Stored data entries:
────────────────────

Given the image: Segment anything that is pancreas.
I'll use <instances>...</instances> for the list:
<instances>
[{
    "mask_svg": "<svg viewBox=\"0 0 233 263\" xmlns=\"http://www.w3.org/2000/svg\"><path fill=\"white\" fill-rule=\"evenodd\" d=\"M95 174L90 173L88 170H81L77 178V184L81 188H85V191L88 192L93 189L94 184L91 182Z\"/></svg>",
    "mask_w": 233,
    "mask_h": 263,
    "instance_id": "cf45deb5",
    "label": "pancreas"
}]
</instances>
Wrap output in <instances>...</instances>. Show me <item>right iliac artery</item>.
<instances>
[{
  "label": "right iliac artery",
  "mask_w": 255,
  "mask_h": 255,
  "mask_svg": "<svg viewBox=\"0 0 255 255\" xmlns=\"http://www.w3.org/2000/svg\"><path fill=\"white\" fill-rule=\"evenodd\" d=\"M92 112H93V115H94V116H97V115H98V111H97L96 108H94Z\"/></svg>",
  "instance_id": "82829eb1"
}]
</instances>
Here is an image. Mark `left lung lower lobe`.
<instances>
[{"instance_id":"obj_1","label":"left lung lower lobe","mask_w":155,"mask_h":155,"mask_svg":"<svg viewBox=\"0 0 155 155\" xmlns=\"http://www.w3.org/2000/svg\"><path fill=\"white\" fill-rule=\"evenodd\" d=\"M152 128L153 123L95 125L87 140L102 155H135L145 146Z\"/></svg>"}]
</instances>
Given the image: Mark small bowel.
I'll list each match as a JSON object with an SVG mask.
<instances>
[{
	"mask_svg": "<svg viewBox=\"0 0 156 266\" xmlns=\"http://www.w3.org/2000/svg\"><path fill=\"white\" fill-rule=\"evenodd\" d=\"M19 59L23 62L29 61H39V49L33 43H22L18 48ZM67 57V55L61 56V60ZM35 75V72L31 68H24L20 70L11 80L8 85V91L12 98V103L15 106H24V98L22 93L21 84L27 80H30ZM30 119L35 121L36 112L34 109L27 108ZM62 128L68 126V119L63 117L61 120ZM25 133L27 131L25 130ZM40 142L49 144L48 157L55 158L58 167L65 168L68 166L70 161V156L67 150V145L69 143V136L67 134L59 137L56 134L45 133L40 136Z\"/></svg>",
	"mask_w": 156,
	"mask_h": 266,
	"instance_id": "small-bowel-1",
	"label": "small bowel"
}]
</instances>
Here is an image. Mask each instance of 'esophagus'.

────────────────────

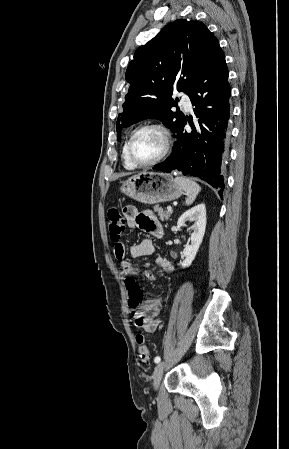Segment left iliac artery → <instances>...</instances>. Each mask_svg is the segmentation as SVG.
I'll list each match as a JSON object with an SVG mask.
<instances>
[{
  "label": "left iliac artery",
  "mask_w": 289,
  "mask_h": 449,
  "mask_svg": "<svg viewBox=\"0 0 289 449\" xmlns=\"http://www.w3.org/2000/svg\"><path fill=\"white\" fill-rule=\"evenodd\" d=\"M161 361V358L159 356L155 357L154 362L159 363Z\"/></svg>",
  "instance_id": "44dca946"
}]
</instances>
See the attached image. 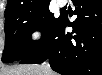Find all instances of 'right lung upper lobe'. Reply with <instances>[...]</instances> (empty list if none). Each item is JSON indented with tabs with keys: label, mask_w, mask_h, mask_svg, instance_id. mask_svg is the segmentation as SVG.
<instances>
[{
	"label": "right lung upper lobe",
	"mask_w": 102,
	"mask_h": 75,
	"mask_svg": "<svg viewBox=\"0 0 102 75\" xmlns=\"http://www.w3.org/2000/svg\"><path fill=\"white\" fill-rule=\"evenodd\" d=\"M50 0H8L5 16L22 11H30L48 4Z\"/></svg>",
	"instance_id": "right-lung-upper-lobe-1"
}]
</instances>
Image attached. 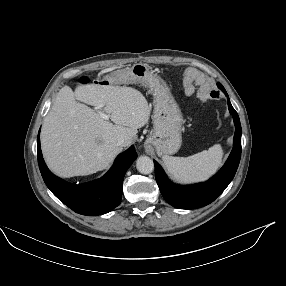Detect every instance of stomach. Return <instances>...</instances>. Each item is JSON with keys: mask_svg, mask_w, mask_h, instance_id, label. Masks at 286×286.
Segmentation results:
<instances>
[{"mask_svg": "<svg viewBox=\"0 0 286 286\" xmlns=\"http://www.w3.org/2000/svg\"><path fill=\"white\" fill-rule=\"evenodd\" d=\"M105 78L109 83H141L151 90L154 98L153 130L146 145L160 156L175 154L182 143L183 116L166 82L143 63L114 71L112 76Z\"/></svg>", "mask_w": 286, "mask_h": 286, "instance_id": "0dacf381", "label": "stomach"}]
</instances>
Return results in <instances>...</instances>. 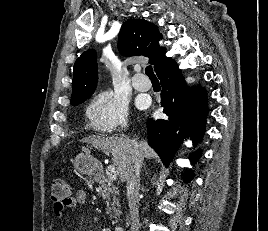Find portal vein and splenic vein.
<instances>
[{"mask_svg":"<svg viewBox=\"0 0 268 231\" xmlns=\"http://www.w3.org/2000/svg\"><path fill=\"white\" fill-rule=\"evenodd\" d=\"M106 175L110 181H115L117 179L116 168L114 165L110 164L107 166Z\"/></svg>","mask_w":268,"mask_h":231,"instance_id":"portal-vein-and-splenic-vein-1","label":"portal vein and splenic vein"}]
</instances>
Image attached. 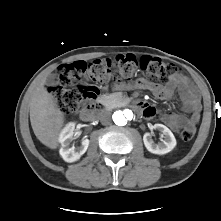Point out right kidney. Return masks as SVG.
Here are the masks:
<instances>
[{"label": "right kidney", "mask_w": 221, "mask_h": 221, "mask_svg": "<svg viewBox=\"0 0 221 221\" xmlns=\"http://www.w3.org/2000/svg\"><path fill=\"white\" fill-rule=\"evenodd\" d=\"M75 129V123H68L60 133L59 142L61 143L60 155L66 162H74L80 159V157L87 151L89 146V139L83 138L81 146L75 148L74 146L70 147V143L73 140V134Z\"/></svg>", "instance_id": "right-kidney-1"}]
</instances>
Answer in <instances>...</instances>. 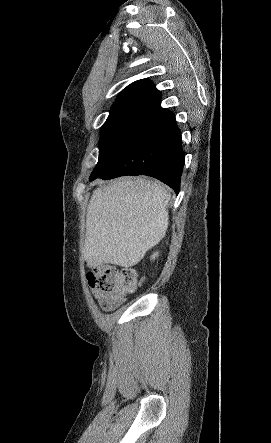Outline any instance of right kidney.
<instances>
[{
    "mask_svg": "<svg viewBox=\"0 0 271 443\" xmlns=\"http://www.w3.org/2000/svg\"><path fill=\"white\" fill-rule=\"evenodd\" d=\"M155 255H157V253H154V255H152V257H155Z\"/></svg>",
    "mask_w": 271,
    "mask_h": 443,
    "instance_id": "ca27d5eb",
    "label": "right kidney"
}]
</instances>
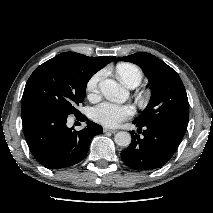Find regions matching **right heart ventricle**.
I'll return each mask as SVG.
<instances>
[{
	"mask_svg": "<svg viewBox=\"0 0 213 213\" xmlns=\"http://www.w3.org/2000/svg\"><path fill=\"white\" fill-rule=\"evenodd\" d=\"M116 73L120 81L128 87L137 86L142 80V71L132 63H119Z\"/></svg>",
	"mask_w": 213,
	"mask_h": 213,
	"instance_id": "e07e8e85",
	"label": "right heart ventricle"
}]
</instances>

────────────────────

**TASK DIRECTIONS**
From the line holding "Given the image: Segment" to the line holding "Here is an image. Mask", inclusive, restate each line above exactly as written.

**SOLVED PROBLEM**
Given the image: Segment anything that is pancreas.
I'll use <instances>...</instances> for the list:
<instances>
[{
    "mask_svg": "<svg viewBox=\"0 0 233 263\" xmlns=\"http://www.w3.org/2000/svg\"><path fill=\"white\" fill-rule=\"evenodd\" d=\"M95 174L90 173L88 170H81L77 178V184L81 188H85V191L88 192L93 189L94 184L91 182Z\"/></svg>",
    "mask_w": 233,
    "mask_h": 263,
    "instance_id": "cf45deb5",
    "label": "pancreas"
}]
</instances>
Wrap output in <instances>...</instances>. Show me <item>right iliac artery</item>.
<instances>
[{
  "label": "right iliac artery",
  "mask_w": 255,
  "mask_h": 255,
  "mask_svg": "<svg viewBox=\"0 0 255 255\" xmlns=\"http://www.w3.org/2000/svg\"><path fill=\"white\" fill-rule=\"evenodd\" d=\"M92 112H93V115H94V116H97V115H98V111H97L96 108H94Z\"/></svg>",
  "instance_id": "82829eb1"
}]
</instances>
Here is an image. Mark `left lung lower lobe`.
<instances>
[{"instance_id":"obj_1","label":"left lung lower lobe","mask_w":155,"mask_h":155,"mask_svg":"<svg viewBox=\"0 0 155 155\" xmlns=\"http://www.w3.org/2000/svg\"><path fill=\"white\" fill-rule=\"evenodd\" d=\"M152 128L153 123L95 125L87 140L102 155H135L145 146Z\"/></svg>"}]
</instances>
Given the image: Mark small bowel.
I'll list each match as a JSON object with an SVG mask.
<instances>
[{
	"mask_svg": "<svg viewBox=\"0 0 156 266\" xmlns=\"http://www.w3.org/2000/svg\"><path fill=\"white\" fill-rule=\"evenodd\" d=\"M19 59L23 62L29 61H39V49L33 43H22L18 48ZM67 57V55L61 56V60ZM35 75V72L31 68H24L20 70L11 80L8 85V91L12 98V103L15 106H24V98L22 93L21 84L27 80H30ZM30 119L35 121L36 112L34 109L27 108ZM62 128L68 126V119L63 117L61 120ZM25 133L27 131L25 130ZM40 142L49 144L48 157L55 158L58 167L65 168L68 166L70 161V156L67 150V145L69 143V136L67 134L59 137L56 134L45 133L40 136Z\"/></svg>",
	"mask_w": 156,
	"mask_h": 266,
	"instance_id": "small-bowel-1",
	"label": "small bowel"
}]
</instances>
Here is an image. Mask each instance of 'esophagus'.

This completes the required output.